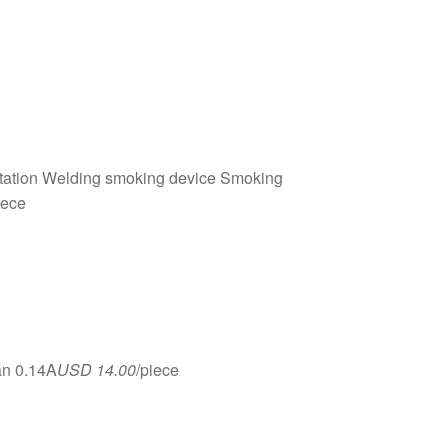
station Welding smoking device Smoking
iece
an 0.14A
USD 14.00
/piece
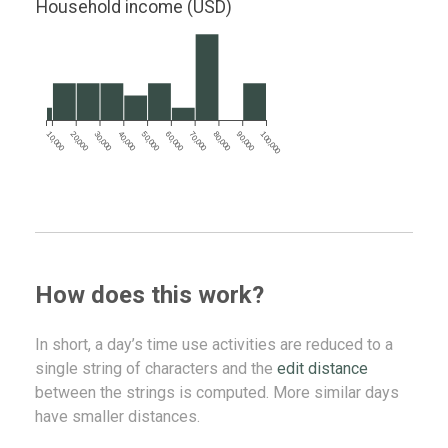
Household income (USD)
10,000
20,000
30,000
40,000
50,000
60,000
70,000
80,000
90,000
100,000
How does this work?
In short, a day’s time use activities are reduced to a
single string of characters and the
edit distance
between the strings is computed. More similar days
have smaller distances.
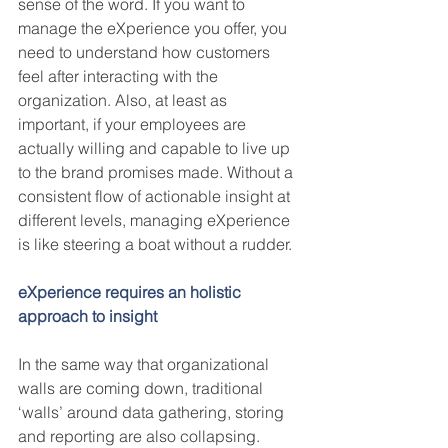
sense of the word. If you want to 
manage the eXperience you offer, you 
need to understand how customers 
feel after interacting with the 
organization. Also, at least as 
important, if your employees are 
actually willing and capable to live up 
to the brand promises made. Without a 
consistent flow of actionable insight at 
different levels, managing eXperience 
is like steering a boat without a rudder. 
eXperience requires an holistic 
approach to insight
In the same way that organizational 
walls are coming down, traditional 
‘walls’ around data gathering, storing 
and reporting are also collapsing.  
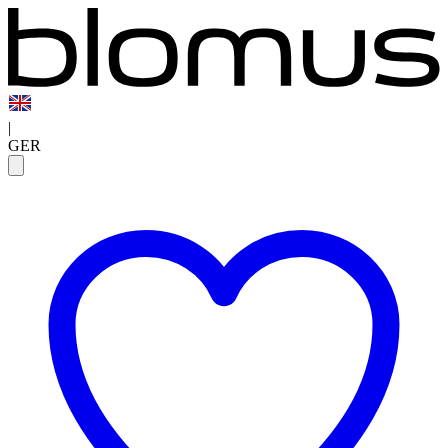
|
GER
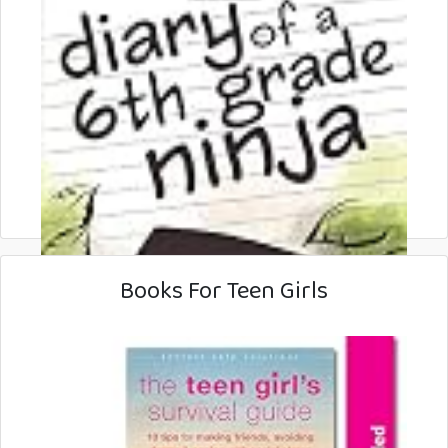
Books For Teen Girls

> Task instructions:
Skip the pictures. Please copy exactly the lines from the one with "single string of characters and the" through the final line of the material above, both ends included.

> Result of this task:
single string of characters and the
edit distance
between the strings is computed. More similar days
have smaller distances.
sense of the word. If you want to 
manage the eXperience you offer, you 
need to understand how customers 
feel after interacting with the 
organization. Also, at least as 
important, if your employees are 
actually willing and capable to live up 
to the brand promises made. Without a 
consistent flow of actionable insight at 
different levels, managing eXperience 
is like steering a boat without a rudder. 
eXperience requires an holistic 
approach to insight
In the same way that organizational 
walls are coming down, traditional 
‘walls’ around data gathering, storing 
and reporting are also collapsing.  
|
GER
Books For Teen Girls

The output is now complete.